= KTM LC4 engine =

Liquid cooled four cycle engine

KTM LC4 Engine is series of single cylinder engine designs produced by KTM debuting in 1987. "LC" in the name stands for Liquid Cooled while 4 indicated a 4-stroke motor. Starting development in 1982 it was designed to replace air-cooled 4-strokes with an eye toward future emission standards. The first engine introduced was the enduro racing 553 cm^{3} 600GS. The basic LC4 design has gone on to power a range of KTM Motorcycles.

== History ==
The LC4 engine has increased in displacement over the years.

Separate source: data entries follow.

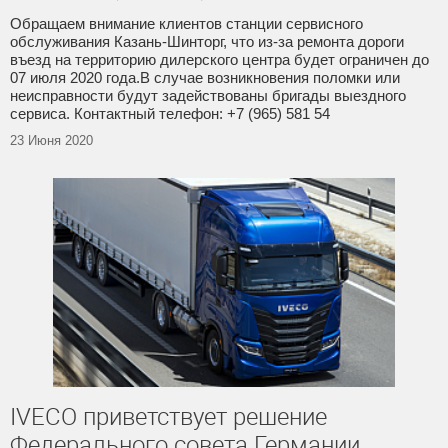
Обращаем внимание клиентов станции сервисного
обслуживания Казань-Шинторг, что из-за ремонта дороги
въезд на территорию дилерского центра будет ограничен до
07 июля 2020 года.В случае возникновения поломки или
неисправности будут задействованы бригады выездного
сервиса. Контактный телефон: +7 (965) 581 54
23 Июня 2020
IVECO приветствует решение
Федерального совета Германии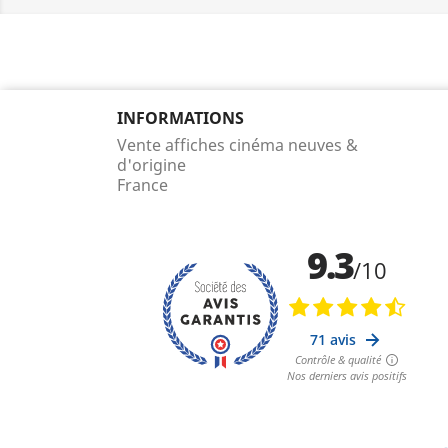
INFORMATIONS
Vente affiches cinéma neuves &
d'origine
France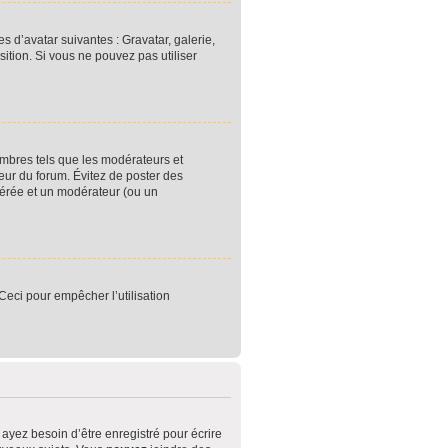
s d’avatar suivantes : Gravatar, galerie,
sition. Si vous ne pouvez pas utiliser
embres tels que les modérateurs et
teur du forum. Évitez de poster des
olérée et un modérateur (ou un
 Ceci pour empêcher l’utilisation
ayez besoin d’être enregistré pour écrire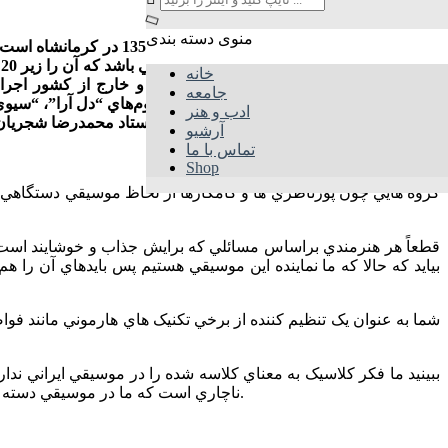
منوی دسته بندی
تهمورس پورناظري متولد 9
د
خانه
مي‌نمايد. وي کنسرت هاي متعددي در ايران و خارج از كشور اجرا
جامعه
“تهمورس” مي توان به آهنگسازي و تنظيم آلبوم‌هاي “دل آرا”، “سيو
ادب و هنر
تعالي به همراه سهراب پورناظري و استاد محمدرضا شجريان”، “نه فرشته‌ام نه شيطان، به همراه همايون شجريان” و… و نوازندگي در آلبوم‌هاي “حيراني”، “افسانه تنبور”، “کرماشان” و… اشاره کرد.
آرشیو
تماس با ما
Shop
بيايد که حالا که ما نماينده اين موسيقي هستيم پس بايدهاي آن را
ناچاري است که ما در موسيقي دسته بندي هاي چند صدايي را انجام مي دهيم اين ها مسائلي هستند که رايج شده و هر هنرمندي به فراخور درک و طلب خود از آن استفاده مي کند.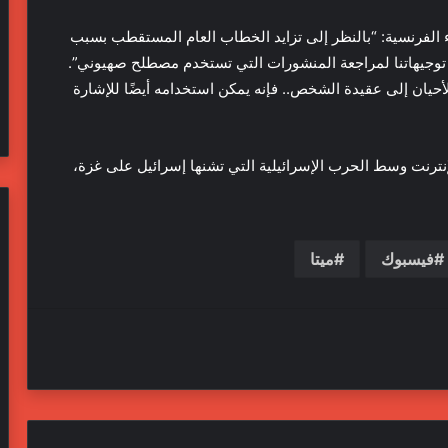
اء الفرنسية: “بالنظر إلى تزايد الخطاب العام المستقطب بسبب
 توجيهاتنا لمراجعة المنشورات التي تستخدم مصطلح صهيوني”.
حيان إلى عقيدة الشخص.. فإنه يمكن استخدامه أيضًا للإشارة
إنترنت وسط الحرب الإسرائيلية التي تشنها إسرائيل على غزة،
فيسبوك
ميتا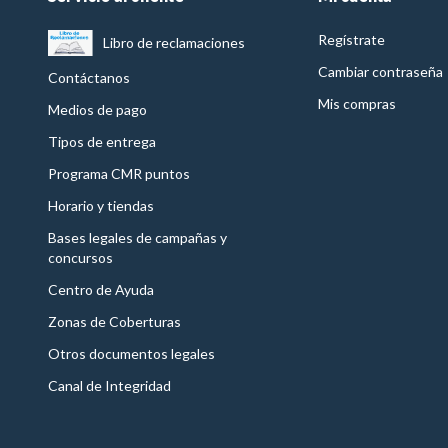
Regístrate
Libro de reclamaciones
Cambiar contraseña
Contáctanos
Mis compras
Medios de pago
Tipos de entrega
Programa CMR puntos
Horario y tiendas
Bases legales de campañas y
concursos
Centro de Ayuda
Zonas de Coberturas
Otros documentos legales
Canal de Integridad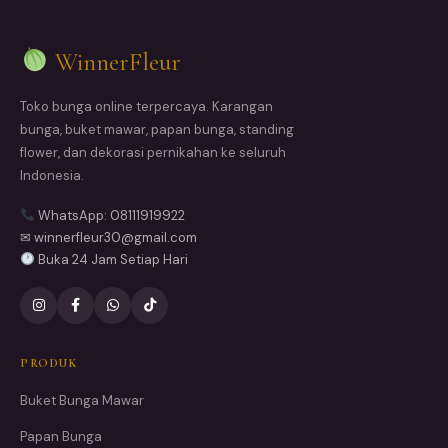
WinnerFleur
Toko bunga online terpercaya. Karangan
bunga, buket mawar, papan bunga, standing
flower, dan dekorasi pernikahan ke seluruh
Indonesia.
WhatsApp: 08111919922
✉ winnerfleur30@gmail.com
Buka 24 Jam Setiap Hari
PRODUK
Buket Bunga Mawar
Papan Bunga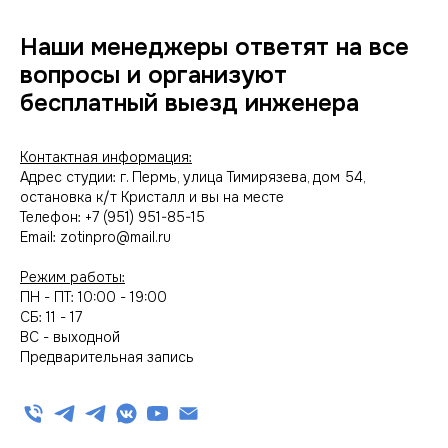
Наши менеджеры ответят на все
вопросы и организуют
бесплатный выезд инженера
Контактная информация:
Адрес студии: г. Пермь, улица Тимирязева, дом 54,
остановка к/т Кристалл и вы на месте
Телефон: +7 (951) 951-85-15
Email: zotinpro@mail.ru
Режим работы:
ПН - ПТ: 10:00 - 19:00
СБ: 11 - 17
ВС - выходной
Предварительная запись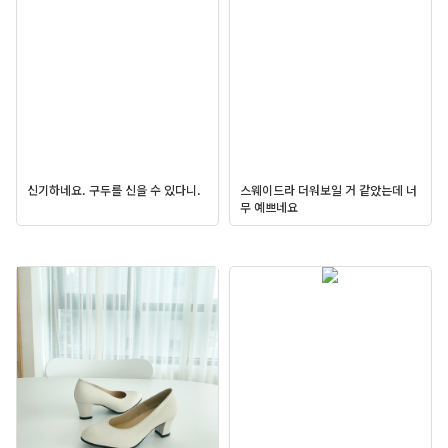
신기하네요. 구두를 신을 수 있다니.
스웨이드라 더워보일 거 같았는데 너
무 예쁘네요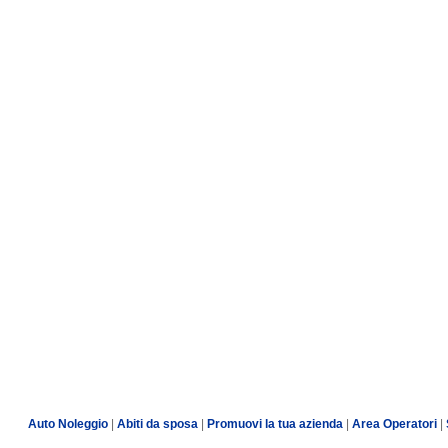
Auto Noleggio
|
Abiti da sposa
|
Promuovi la tua azienda
|
Area Operatori
|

The original 600 (553 cm^{3} actual) gave way to the 620 platform (609 cm^{3} actual) which became the 640 series (625 cm^{3} actual) from 1999 onward, then on to the 2008 version of the 690 (654 cm^{3} actual) the 690 v2 (690 cm^{3} actual) to its current 690 v3 (693 cm^{3} actual) size.

Used in various KTM models the LC4 equipped bikes have had various engine size related designations:

- 1987 - 600GS
- 1994 - 620 Duke
- 1997 - 620 EGS/Adventure
- 1998 - 640 Supermoto
- 1998 - 640 Adventure-R
- 2008 - 690 Enduro R
- Other Variants include multiple Badge engineered models

===2019===
KTM introduces twin balancer shafts with the 690 LC4.

===2026===
KTM releases the significantly redesigned 690 LC4 increasing the displacement to 692.7 cc with an increases to 77.9 hp @8000 rpm and slightly reduced 53.9 ftlb of torque @6750 rpm. KTM made these changes, reclaiming the “world’s most powerful” single-cylinder title, in response to the announced specifications for the Ducati Superquadro Mono.

== LC4c==

In the 2023/24 timeframe KTM designated their new 398.6 cm^{3} motor LC4c.